Figure 2 provides the PREMIS data model consisting of five entities associated with the digital preservation process: Intellectual Entity (a coherent set of content that is described as a unit: e.g., a book); Object (a discrete unit of information in digital form, e.g., a PDF file); Event (a preservation action, e.g., ingest of the PDF file into the repository); Agent (person, organization, or software program associated with an Event, e.g., the publisher of the PDF file who deposits it in the repository); and Rights (one or more permissions pertaining to an Object, e.g., permission to make copies of the PDF file for preservation purposes). Each entity is described by a set of properties called semantic units. Each semantic unit represents a discrete piece of information to be recorded as part of the metadata supporting the digital preservation process. In short, a PREMIS semantic unit can be recorded in any way a repository finds convenient, given the processes and architecture of its repository system, as well as its metadata management procedures. A semantic unit can be recorded as a single metadata element, or broken up over multiple metadata elements if the repository prefers.
Alternate Text


2.3 METS: A Standard for Packaging Metadata and Content together in Digital Repository System

METS (Metadata Encoding and Transmission Standard) is designed to organize and link different types of metadata to its associated content in the OAIS Reference Model. METS is an XML schema designed specifically as an overall framework within which all the metadata associated with a digital object can be stored. A METS file comprises of the following four major constituent sections:

i)        A file inventory for all the files associated with the digital object including still image files, text, video or audio files;
ii)      A section for administrative metadata;
iii)    A section for descriptive metadata; and
iv)    A structural map, which indicates in a hierarchical manner how the various components of the item relate to each other, so allowing its constituent elements to be navigated by the user.

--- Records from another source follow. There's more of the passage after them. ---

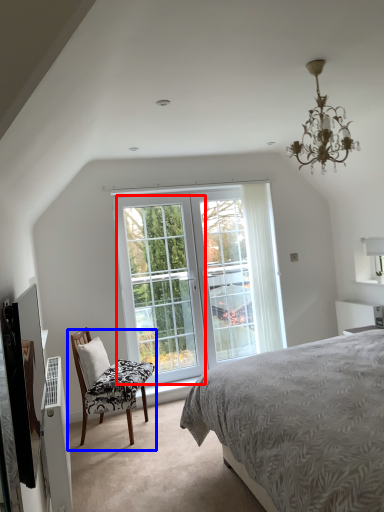 Question: Which point is further to the camera, window (highlighted by a red box) or chair (highlighted by a blue box)?

Choices:
 (A) window
 (B) chair

Answer: (A) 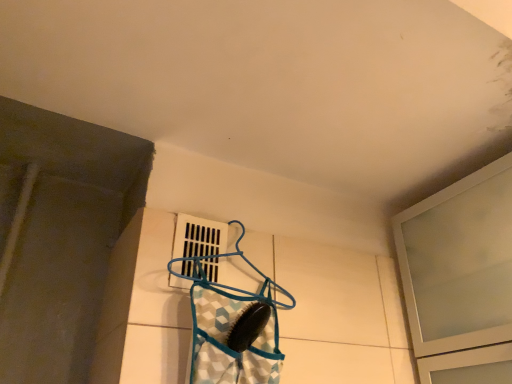 Question: Does white plastic vent at center, which is the 2th window in right-to-left order, appear on the left side of frosted glass cabinet at upper right, the second window when ordered from left to right?

Choices:
 (A) no
 (B) yes

Answer: (B)

Question: From the image's perspective, is white plastic vent at center, the 1th window viewed from the left, under frosted glass cabinet at upper right, the second window when ordered from left to right?

Choices:
 (A) yes
 (B) no

Answer: (B)

Question: Is frosted glass cabinet at upper right, the first window viewed from the right, inside white plastic vent at center, the 1th window viewed from the left?

Choices:
 (A) no
 (B) yes

Answer: (A)

Question: Does white plastic vent at center, which is the 2th window in right-to-left order, have a greater height compared to frosted glass cabinet at upper right, the second window when ordered from left to right?

Choices:
 (A) no
 (B) yes

Answer: (A)

Question: From a real-world perspective, is white plastic vent at center, which is the 2th window in right-to-left order, positioned over frosted glass cabinet at upper right, the first window viewed from the right, based on gravity?

Choices:
 (A) no
 (B) yes

Answer: (B)

Question: Could you tell me if white plastic vent at center, the 1th window viewed from the left, is facing frosted glass cabinet at upper right, the second window when ordered from left to right?

Choices:
 (A) no
 (B) yes

Answer: (A)

Question: Is blue plastic hanger at center aimed at frosted glass cabinet at upper right, the first window viewed from the right?

Choices:
 (A) no
 (B) yes

Answer: (A)

Question: Does blue plastic hanger at center have a lesser height compared to frosted glass cabinet at upper right, the first window viewed from the right?

Choices:
 (A) yes
 (B) no

Answer: (A)

Question: From the image's perspective, is blue plastic hanger at center under frosted glass cabinet at upper right, the first window viewed from the right?

Choices:
 (A) no
 (B) yes

Answer: (A)

Question: Does blue plastic hanger at center have a greater width compared to frosted glass cabinet at upper right, the first window viewed from the right?

Choices:
 (A) no
 (B) yes

Answer: (A)

Question: Is blue plastic hanger at center at the left side of frosted glass cabinet at upper right, the second window when ordered from left to right?

Choices:
 (A) no
 (B) yes

Answer: (B)

Question: Does blue plastic hanger at center come behind frosted glass cabinet at upper right, the first window viewed from the right?

Choices:
 (A) no
 (B) yes

Answer: (B)

Question: Considering the relative positions of white plastic vent at center, the 1th window viewed from the left, and blue fabric bag at center in the image provided, is white plastic vent at center, the 1th window viewed from the left, to the left of blue fabric bag at center from the viewer's perspective?

Choices:
 (A) yes
 (B) no

Answer: (A) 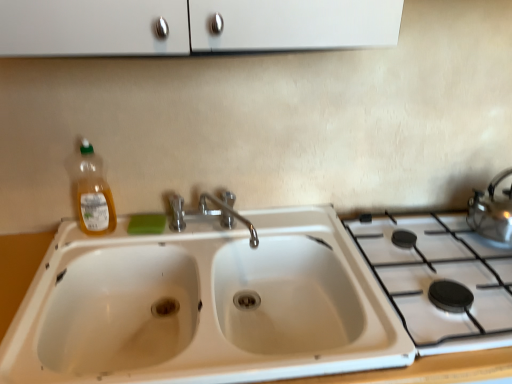 This screenshot has height=384, width=512. I want to click on unoccupied area in front of translucent plastic bottle at left, so click(76, 254). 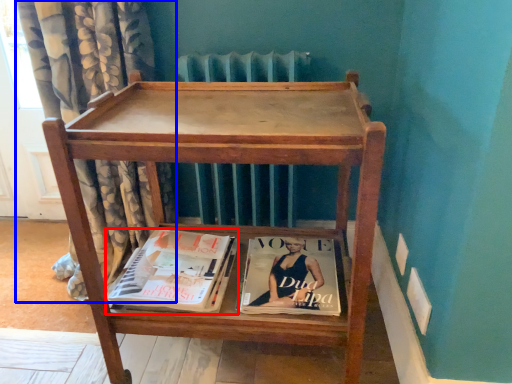 Question: Which point is further to the camera, book (highlighted by a red box) or curtain (highlighted by a blue box)?

Choices:
 (A) book
 (B) curtain

Answer: (A) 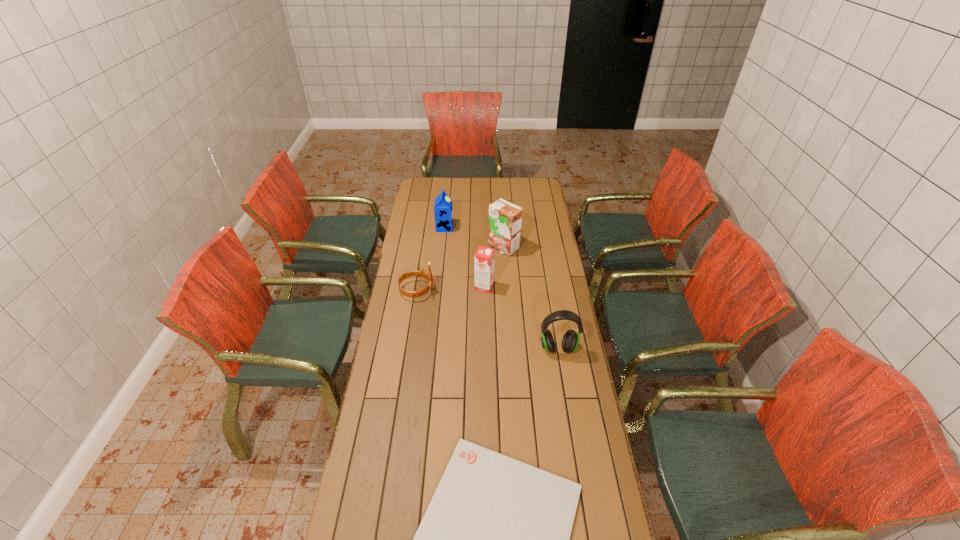 At what (x,y) coordinates should I click in order to perform the action: click on vacant area situated on the front-facing side of the tiara. Please return your answer as a coordinate pair (x, y). This screenshot has height=540, width=960. Looking at the image, I should click on (510, 291).

The image size is (960, 540). Identify the location of carton located at the left edge. (443, 211).

Where is `tiara at the left edge`? The height and width of the screenshot is (540, 960). tiara at the left edge is located at coordinates (418, 293).

In order to click on object located in the right edge section of the desktop in this screenshot , I will do `click(570, 342)`.

In the image, there is a desktop. Identify the location of vacant area at the far edge. Image resolution: width=960 pixels, height=540 pixels. (482, 191).

Find the location of a particular element. vacant space at the left edge of the desktop is located at coordinates (373, 519).

In the image, there is a desktop. Where is `vacant area at the right edge`? vacant area at the right edge is located at coordinates (541, 298).

At what (x,y) coordinates should I click in order to perform the action: click on vacant space that's between the leftmost carton and the fifth tallest object. Please return your answer as a coordinate pair (x, y). Looking at the image, I should click on (431, 259).

At what (x,y) coordinates should I click in order to perform the action: click on vacant space that's between the nearest carton and the fifth farthest object. Please return your answer as a coordinate pair (x, y). The height and width of the screenshot is (540, 960). Looking at the image, I should click on (521, 318).

Image resolution: width=960 pixels, height=540 pixels. I want to click on free point between the headset and the second farthest object, so click(531, 298). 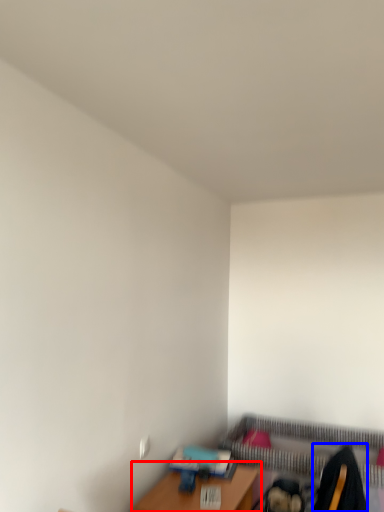 Question: Which of the following is the closest to the observer, table (highlighted by a red box) or swivel chair (highlighted by a blue box)?

Choices:
 (A) table
 (B) swivel chair

Answer: (B) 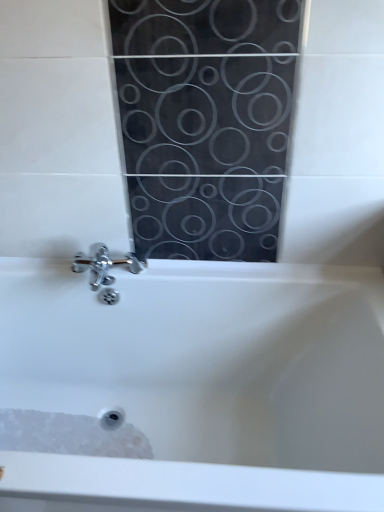 Question: Should I look upward or downward to see white textured foam at bottom left?

Choices:
 (A) down
 (B) up

Answer: (A)

Question: Does white glossy bathtub at center appear on the left side of white textured foam at bottom left?

Choices:
 (A) no
 (B) yes

Answer: (A)

Question: From the image's perspective, would you say white glossy bathtub at center is positioned over white textured foam at bottom left?

Choices:
 (A) no
 (B) yes

Answer: (B)

Question: Is there a large distance between white glossy bathtub at center and white textured foam at bottom left?

Choices:
 (A) no
 (B) yes

Answer: (A)

Question: Is white glossy bathtub at center positioned before white textured foam at bottom left?

Choices:
 (A) no
 (B) yes

Answer: (B)

Question: Can you confirm if white glossy bathtub at center is shorter than white textured foam at bottom left?

Choices:
 (A) yes
 (B) no

Answer: (B)

Question: From a real-world perspective, is white glossy bathtub at center beneath white textured foam at bottom left?

Choices:
 (A) no
 (B) yes

Answer: (A)

Question: Is white textured foam at bottom left smaller than white glossy bathtub at center?

Choices:
 (A) no
 (B) yes

Answer: (B)

Question: Is white textured foam at bottom left not close to white glossy bathtub at center?

Choices:
 (A) yes
 (B) no

Answer: (B)

Question: Is white textured foam at bottom left not inside white glossy bathtub at center?

Choices:
 (A) yes
 (B) no

Answer: (B)

Question: Is white textured foam at bottom left closer to camera compared to white glossy bathtub at center?

Choices:
 (A) no
 (B) yes

Answer: (A)

Question: Is white textured foam at bottom left behind white glossy bathtub at center?

Choices:
 (A) no
 (B) yes

Answer: (B)

Question: From the image's perspective, is white textured foam at bottom left above white glossy bathtub at center?

Choices:
 (A) no
 (B) yes

Answer: (A)

Question: Considering the relative positions of white glossy bathtub at center and white textured foam at bottom left in the image provided, is white glossy bathtub at center to the left or to the right of white textured foam at bottom left?

Choices:
 (A) left
 (B) right

Answer: (B)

These four sections are linked to each other by means of identifiers. The practical implementation of METS can be very flexible as well. Any system capable of handling XML documents can be used to create, store and deliver METS-based metadata (Lavoie, 2005). METS provides the ability to associate a digital object with behaviors or services. 

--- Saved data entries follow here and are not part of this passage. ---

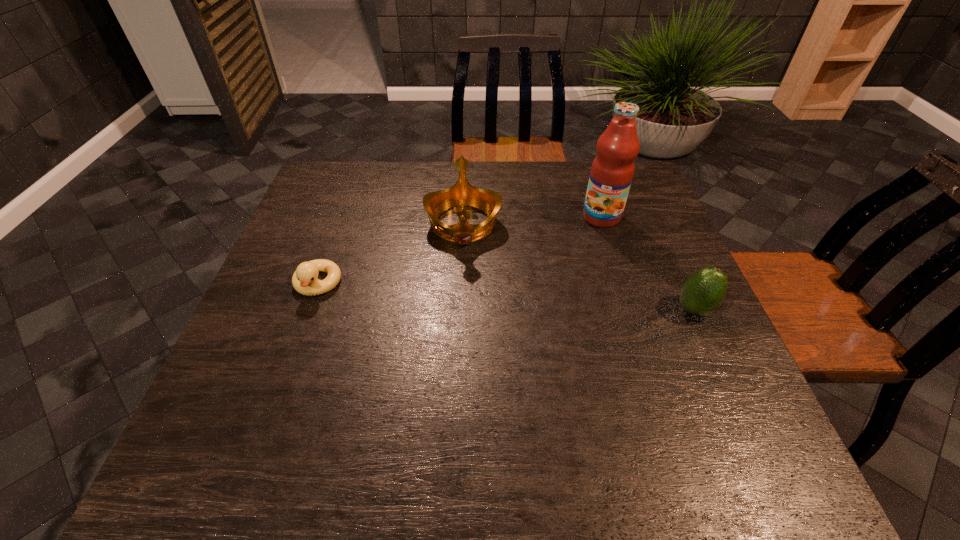 Find the location of a particular element. The width and height of the screenshot is (960, 540). vacant region located on the front label of the tallest object is located at coordinates (587, 242).

You are a GUI agent. You are given a task and a screenshot of the screen. Output one action in this format:
    pyautogui.click(x=<x>, y=<y>)
    Task: Click on the free location located at the front emblem of the third object from right to left
    This screenshot has height=540, width=960.
    Given the screenshot: What is the action you would take?
    pyautogui.click(x=465, y=319)

This screenshot has width=960, height=540. I want to click on free space located at the front emblem of the third object from right to left, so click(465, 377).

Locate an element on the screen. The image size is (960, 540). vacant region located at the front emblem of the third object from right to left is located at coordinates (465, 319).

You are a GUI agent. You are given a task and a screenshot of the screen. Output one action in this format:
    pyautogui.click(x=<x>, y=<y>)
    Task: Click on the fruit juice that is at the far edge
    This screenshot has width=960, height=540.
    Given the screenshot: What is the action you would take?
    [x=612, y=170]

Locate an element on the screen. This screenshot has height=540, width=960. tiara present at the far edge is located at coordinates (462, 194).

Where is `object at the left edge`? object at the left edge is located at coordinates (304, 280).

Where is `avocado positioned at the right edge`? avocado positioned at the right edge is located at coordinates (702, 293).

Identify the location of fruit juice that is at the right edge. (612, 170).

This screenshot has width=960, height=540. I want to click on object that is at the far right corner, so click(x=612, y=170). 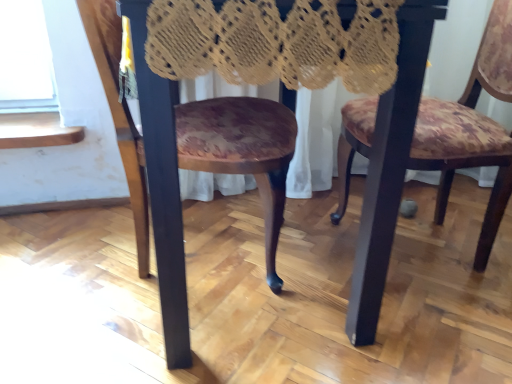 At what (x,y) coordinates should I click in order to perform the action: click on free space in front of wooden floral-patterned chair at center, which is the second chair from right to left. Please return your answer as a coordinate pair (x, y). Looking at the image, I should click on (141, 341).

3.0 Major Functions of Preservation Programmes

The UNESCO’s Guidelines for the Preservation of Digital Heritage (2003), describes the following functions that a full-fledged digital preservation programmes should perform:


3.1 Creation of a Safe Place

Preservation programmes must identify or create a safe place for storing and managing digital materials. Organizations may either set-up its own infrastructure or outsource its digital preservation activity to a reliable third party. However, it is the responsibility of the concern organization to ensure long-term availability of their digital contents.

3.2 Ingest

The process of loading a digital file into a digital repository along with its descriptive metadata for subsequent retrieval is referred to as ingest. The steps involved in ingest include:

  • Applying collection policies and selection criteria to ascertain whether material can be accepted on submission or not;
  • Checking the quality of the material submitted, including its completeness, authenticity and ascertain that the material has duly been scanned for viruses;
  • Assigning unique identifiers to digital objects;
  • Assigning and managing copyright of digital material;
  • Assessing the elements that must be maintained, and assigning preservation objectives;
  • Setting retention and review periods for the digital material as deemed appropriate;
  • Checking and upgrading the documentation that describes the material, including the technical and preservation metadata;
  • Checking the file format(s) and converting them into another format if so desired to comply with the policy of digital preservation programme;
  • Saving digital objects and associated metadata after verification to the archival storage system  

3.3 Archival Storage

A digital preservation programme should provide archival storage that maintains, protects and verifies the integrity of the stored digital objects and associated metadata, whether stored as a single data stream or as separate but linked data streams.

The archival storage system must include practices to ensure protection of data stream from unintended change, damage or loss which can be achieved by regular copying of the data stream to fresh media, or to new media types, when necessary. Storage practices should also includes regular checks such as:  checking of data stream against corruption, system security; backup regimes that place copies at remote sites and disaster recovery plans that address contingencies such as complete loss of the system’s operating infrastructure.


3.4 Preservation Planning

The basic function of preservation planning is to monitor threats to accessibility to digital material and to specify action required to counter such threats. While archival storage offers data protection, its continuing access has to be ensured. The technology changes that affect accessibility should be monitored. The remedial action may involve migrating or upgrading of the digital object into different format or encoding or changing the metadata that describes the means of access and links to current access tools.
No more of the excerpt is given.